The escalation. If three consecutive 30-day checks show the same kind of incident isn't being prevented by point-fix action items, the team needs a structural project. Examples: rewrite the alerting layer for the service, rebuild the runbook system, restructure the on-call rotation. The 30-day pattern is what justifies the structural project to leadership.

The opposite case. If the team's last 6 30-day checks all show "yes, the fix held," the team is in good shape and can focus on bigger investments. The 30-day check produces this signal too, confidence that the discipline is working.

Making the cadence stick

The 30-day check is easy to skip. There's no urgent meeting reminder, no customer-facing deadline, no immediate consequence to skipping. Most teams that try to adopt it skip it after 3-6 months unless they wire it into a recurring system.

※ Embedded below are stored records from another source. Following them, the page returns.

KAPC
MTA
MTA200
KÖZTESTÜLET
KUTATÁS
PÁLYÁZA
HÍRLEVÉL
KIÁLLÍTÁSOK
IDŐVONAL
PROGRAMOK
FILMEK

The wiring. Schedule the 30-day check at the time the postmortem is published. Put it on the calendars of the IC and the reviewer. Make it part of the postmortem template, the postmortem isn't truly closed until the 30-day check has happened. The wiring is what makes the cadence durable.

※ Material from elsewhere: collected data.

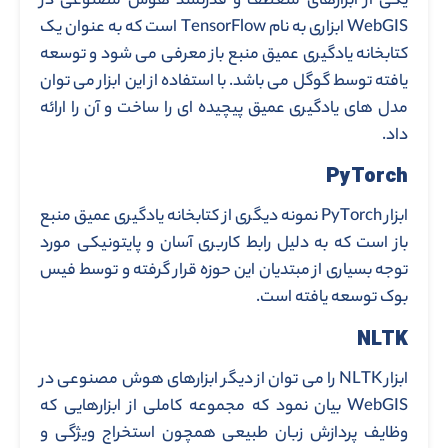
یکی از ابزارهای منعطف و قدرتمند هوش مصنوعی در
WebGIS ابزاری به نام TensorFlow است که به عنوان یک
کتابخانه یادگیری عمیق منبع باز معرفی می شود و توسعه
یافته توسط گوگل می باشد. با استفاده از این ابزار می توان
مدل های یادگیری عمیق پیچیده ای را ساخت و آن را ارائه
داد.
PyTorch
ابزار PyTorch نمونه دیگری از کتابخانه یادگیری عمیق منبع
باز است که به دلیل رابط کاربری آسان و پایتونیکی مورد
توجه بسیاری از مبتدیان این حوزه قرار گرفته و توسط فیس
بوک توسعه یافته است.
NLTK
ابزار NLTK را می توان از دیگر ابزارهای هوش مصنوعی در
WebGIS بیان نمود که مجموعه کاملی از ابزارهایی که
وظایف پردازش زبان طبیعی همچون استخراج ویژگی و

The other wiring. The EM tracks 30-day-check completion as a team metric. Not "did we do it?", "what did we learn from each one?" The metric forces the team to actually engage with the check, not just attend.

What to do this week

Three moves. (1) For your most recent significant incident, schedule the 30-day check now if it's not already on the calendar. (2) Update your postmortem template to include "30-day check date: [pre-filled]", a single field that makes the check unmissable. (3) For your last 5 incidents from 30+ days ago, do the check retroactively. Even retrospective checks reveal patterns; the team learns more from 5 retrospective checks than from 5 fresh postmortems.